In the selected data there have been 206 benign executables and 38 malicious executables had been in PE structure. Static points from each single solitary solitary design were eliminated retaining three procedures; Binary profiling, Strings and Byte sequences. Binary profiling was once commanded to in simple terms PE files and supplementary approaches were utilized for all applications. Binary profiling used to be utilized to put off three sorts of aspects;

[1] Catalog of shiny hyperlink Libraries utilized by way of the PE,

[2] intention calls created from every single solitary bright hyperlink Library and three) first-class purpose calls in each single solitary DLL.

(3)

IJEDR1604091

624

With RIPPER they came to be accuracies of 83.Sixty two%, 89.36%, and 89.07% suitably for datasets alongside facets DLLs utilized, DLL purpose calls and high-quality Calls in DLLs. The accuracies obtained alongside Naïve Bayes and Multi-Naïve Bayes have been ninety seven.11% and ninety six.88%. The end result using Signature process got here to be 49.28% accurate. Multi-Naïve Bayes produced greater aftermath contrasted to the supplementary methods.

The info in PE headers was utilized for the detection of malware[11]. The work was instituted on the belief that there must to be change within the traits of PE headers for malware and benign multimedia as both were industrialized for disparate purposes. 1908 benign and 7863 malicious executables have been amassed. The malware examples encompassed viruses, e-mail worms, trojans and backdoors. PE headers of all of the records had been dumped conserving a design yelled DUMPBIN. Each single solitary header (MS DOS header, file header, discretional header and assisting headers) within the PE used to be relied on as a probable attribute.

For each single solitary malware and benign design locale and entry advantages of every single solitary attribute had been calculated. For the reloc aiding in the PE, the decision of whether a malware encompassed that aiding or no longer was famous down. Every single solitary earth in the dataset used to be adjusted to binary valued at in the attribute linearization system. Unimportant and redundant characteristics had been eradicated in the consecutive step. Unimportant qualities are those that were gift in in basic terms one executable. Redundant features have been those gift in all executables.

In parallel, attribute decision was once endowed keeping Prop Vector Machines. The manufacturing dataset used to be confirmed alongside SVM classifier keeping 5-fold go validation. Accuracies of ninety eight.19%, 93.96%, 84.11% and 89.Fifty four% had been bought for virus, email worm, trojans and backdoors respectively. The detection premiums of viruses and e mail worms had been accelerated contrasted to the detection rates of Trojans and backdoors. In Kolter et al. [10], numerous byte sequences from the executables had been used. T he authors accrued 1971 clean and 1651 malicious executables. All of them had been in PE format. Hexadecimal design for every single solitary solitary executable was once acquired through conserving hex dump [10]. From that design numerous bytes in sequence have been joined to produce n-grams. Coaching data was once synchronized alongside the removed n-grams as binary features. Most vital features had been selected by way of computing the information gain for every single solitary function. As a outcome 500 facets have been chosen. Numerous information excavating methods like IBk, TFIDF, naive Bayes, Prop Vector Mechanisms (SVM) and selection timber commanded to supply laws for categorizing malware. The authors additionally utilized “Boosted” naïve bayes, SVM and determination tree newbies. Three examinations had been grasped on the info. In the most important examination, size of the words, dimension of n-grams and quantity of points correct for the examinations have been assessed. From the subset of executables, n-grams had been eliminated alongside n=4. Numerous information excavating examinations had been grasped to find the premiere size of n-grams with the aid of fluctuating the subset dimension (10, 20, a hundred, 1000 and so on).

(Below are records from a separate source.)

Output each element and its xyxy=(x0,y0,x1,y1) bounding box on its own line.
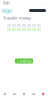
staticText: 9:41 xyxy=(3,0,10,6)
staticText: .... xyxy=(41,0,45,6)
staticText: Continue xyxy=(16,58,32,64)
button[interactable]: Tab xyxy=(29,90,38,98)
button[interactable]: Tab xyxy=(0,90,10,98)
button[interactable]: Tab xyxy=(19,90,29,98)
staticText: logo xyxy=(2,7,12,14)
button[interactable]: Home xyxy=(2,7,12,14)
button[interactable]: Continue xyxy=(15,58,33,64)
button[interactable]: Tab xyxy=(38,90,48,98)
staticText: Transfer money xyxy=(3,15,31,21)
button[interactable]: Menu xyxy=(29,9,46,12)
button[interactable]: Tab xyxy=(10,90,19,98)
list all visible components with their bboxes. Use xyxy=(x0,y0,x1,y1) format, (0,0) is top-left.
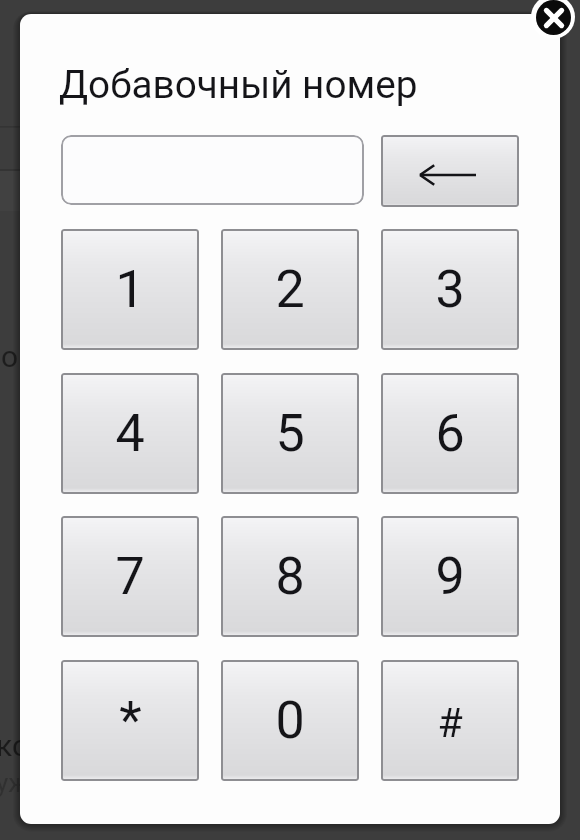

First-class aftermath was once acquired alongside the dimensions of 500. By means of fixing the scale to 500, n in n-grams used to be different and the aftermath were supplementary targeted alongside n=four. Within the consecutive examination, out of sixty eight,774,909 n-grams, 500 first-class n-grams have been chosen and commanded 10-fold go validation in every single solitary organization procedure. In the third examination, 255 million n-grams had been removed from the all the executables and t the 8 related techniques had been pursued as in consecutive test. The boosted classifiers, SVM and IBk produced good aftermath contrasted to the supplementary ways. The presentation of classifiers was once better with the aid of boosting and the finished presentation of the entire classifiers used to be greater alongside the large dataset contrasted alongside the puny dataset.

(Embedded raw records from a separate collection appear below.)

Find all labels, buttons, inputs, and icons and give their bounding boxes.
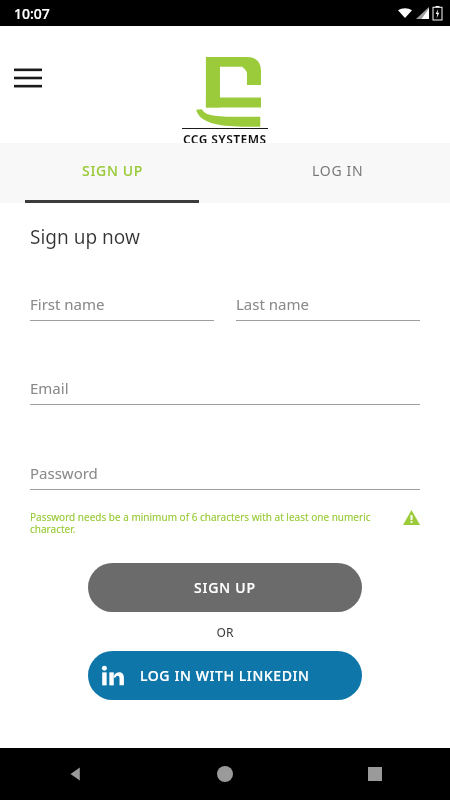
staticText: Last name <box>236 294 309 314</box>
button[interactable]: SIGN UP <box>0 143 225 203</box>
button[interactable]: Email <box>30 378 420 405</box>
staticText: Email <box>30 378 69 398</box>
button[interactable]: LOG IN <box>225 143 450 203</box>
staticText: Sign up now <box>30 224 140 250</box>
staticText: CCG SYSTEMS <box>183 131 267 143</box>
staticText: SIGN UP <box>82 161 144 180</box>
staticText: SIGN UP <box>194 578 256 597</box>
other: Warning <box>403 510 420 525</box>
staticText: OR <box>30 624 420 640</box>
staticText: 10:07 <box>14 4 50 23</box>
button[interactable]: Password <box>30 463 420 490</box>
staticText: Password needs be a minimum of 6 charact… <box>30 510 393 536</box>
staticText: LOG IN WITH LINKEDIN <box>140 666 310 685</box>
button[interactable]: Home <box>150 748 300 800</box>
staticText: First name <box>30 294 105 314</box>
button[interactable]: Recent apps <box>300 748 450 800</box>
staticText: Password <box>30 463 98 483</box>
button[interactable]: First name <box>30 294 214 321</box>
staticText: LOG IN <box>312 161 364 180</box>
button[interactable]: Open navigation menu <box>6 56 50 100</box>
button[interactable]: LOG IN WITH LINKEDIN <box>88 651 362 700</box>
button[interactable]: Back <box>0 748 150 800</box>
button[interactable]: SIGN UP <box>88 563 362 612</box>
button[interactable]: Last name <box>236 294 420 321</box>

Dmitry and Igor [11], utilized positionally reliant points in the Early Entry factor (OEP) of a file for noticing unfamiliar malware. In the work, authors utilized 5854 malicious and 1656 benign executable in WIN 32 PE format. Varied data excavating algorithms like choice table, C4.5, Random woodland, and Naive Bayes have been commanded on the synchronized dataset. Three assumptions have been made for the work.

[1] Studying the entry point of the design understood as Early Entry factor (OEP) reveals supplementary precise know-how. [2] The locale of the byte valued at of OEP address was set to zero. And the offsets for all of the bytes in OEP was trusted to

be in the scope

[3] Simply a solitary byte can also be elucidating for every single solitary locale worth. So the scope for Byte in locale worth is from 0 to 255.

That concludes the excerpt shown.